Pennsylvania Approves Stronger Charter School Regulations
HARRISBURG, Pa. (AP) — A Pennsylvania regulatory board on Monday approved Gov. Tom Wolf's proposal to subject charter schools to stronger ethics and accounting measures and to try to root out any discriminatory admissions decisions.
The 3-2 party-line vote by the Independent Regulatory Review Commission was on a proposed regulation that, along with Wolf, was backed by Democratic lawmakers and public school boards and advocates, but opposed by Republican lawmakers and charter schools.
The regulation also requires charter schools to use a new payment system intended to avoid disputes with public school boards and to provide health care benefits for teachers on par with the authorizing school district. In addition, applicants wanting to start a charter school must provide more detailed information.
Wolf, a Democrat, commissioned the regulation after more than a decade of deadlock in the state Legislature over updating Pennsylvania's 25-year-old charter school law, and as public schools have struggled to secure any concessions to help with fast-rising charter school costs.

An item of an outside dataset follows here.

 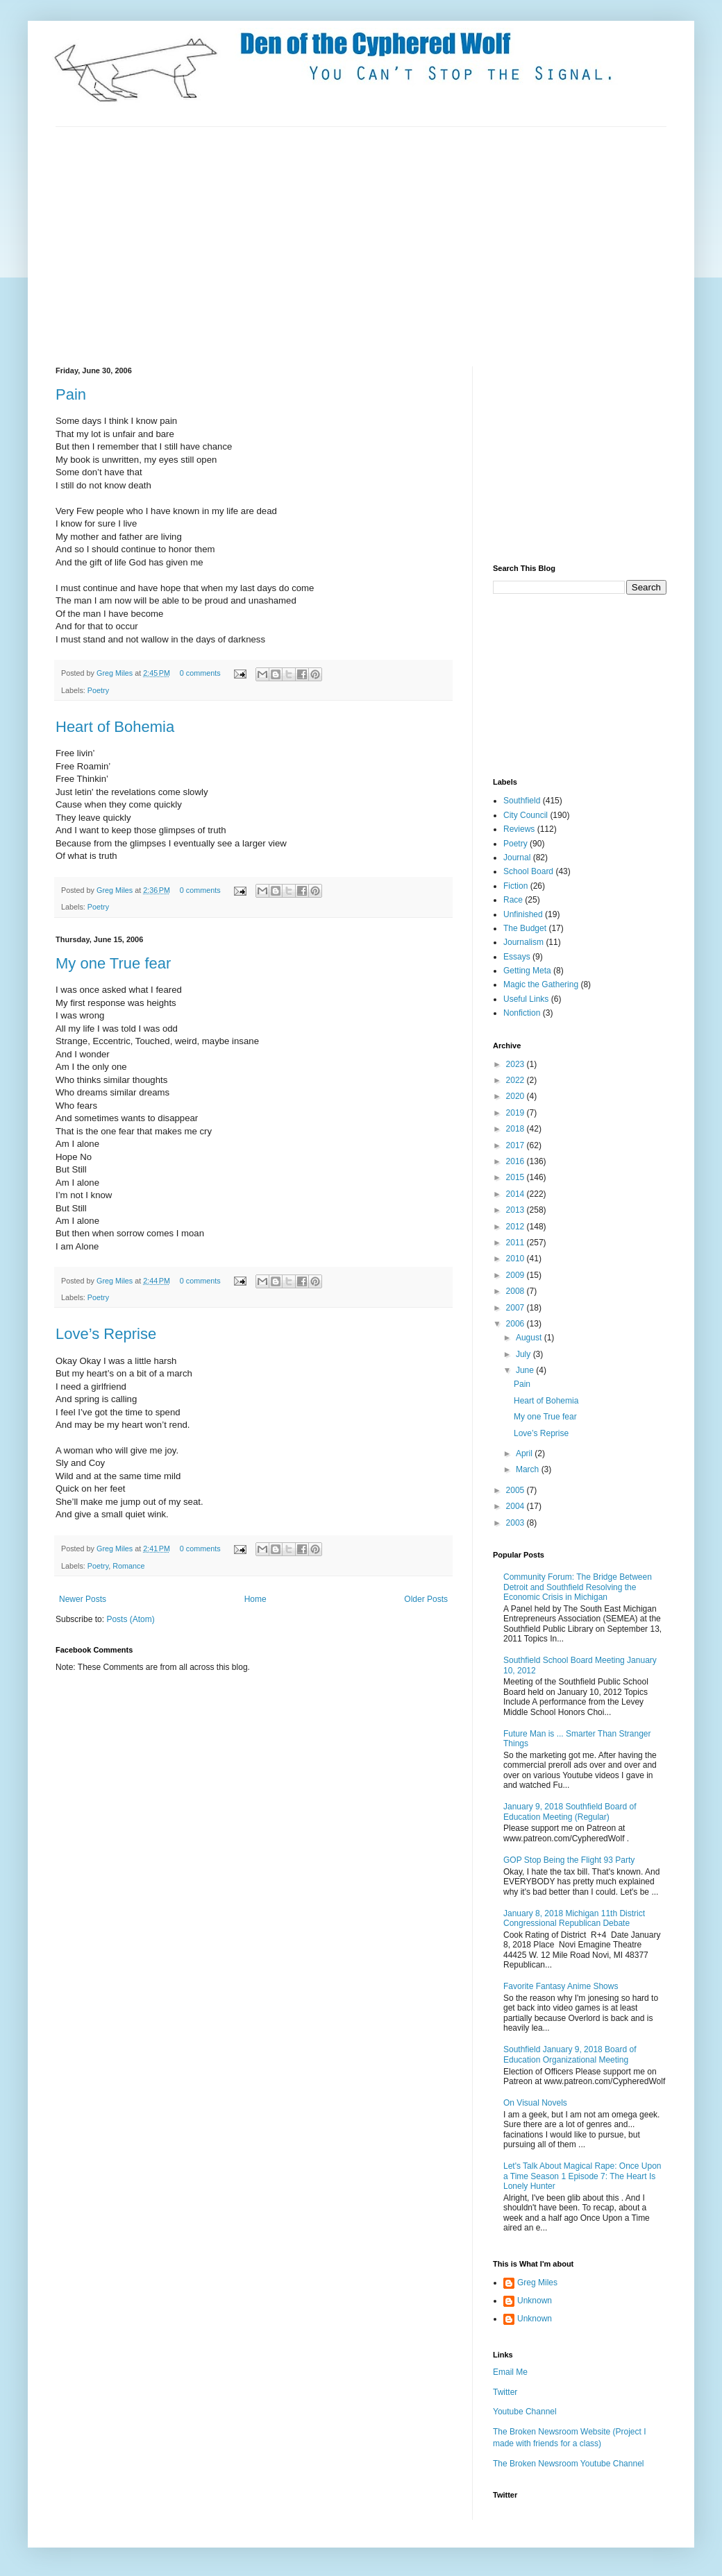 What do you see at coordinates (200, 673) in the screenshot?
I see `0 comments` at bounding box center [200, 673].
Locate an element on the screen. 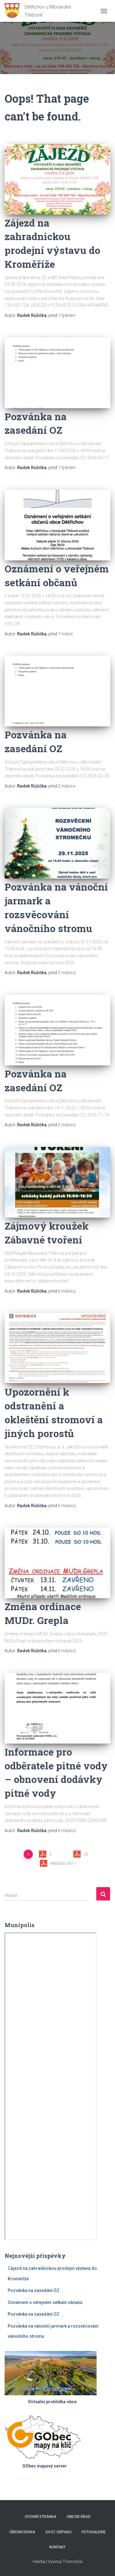 The width and height of the screenshot is (115, 2576). Zájmový kroužek Zábavné tvoření is located at coordinates (47, 1232).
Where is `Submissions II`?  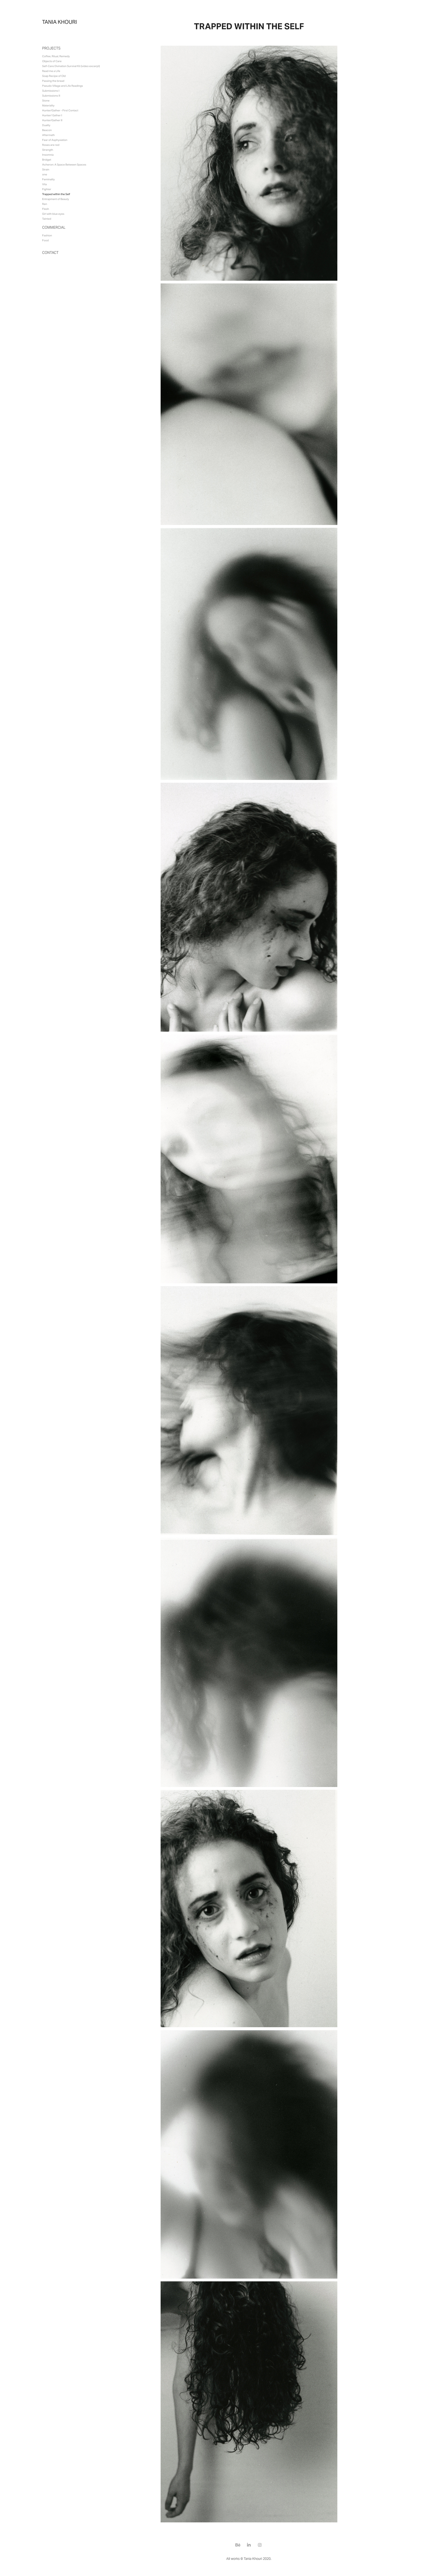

Public school advocates have long pushed for measures to ensure charter schools are not fronts for profit-making operations that dump taxpayer money into marketing efforts while being overpaid for services provided and cherry-picking student applicants.
Opponents say the regulation goes beyond the original law and will hurt the ability of new charter schools to open and make it easier to unfairly close them.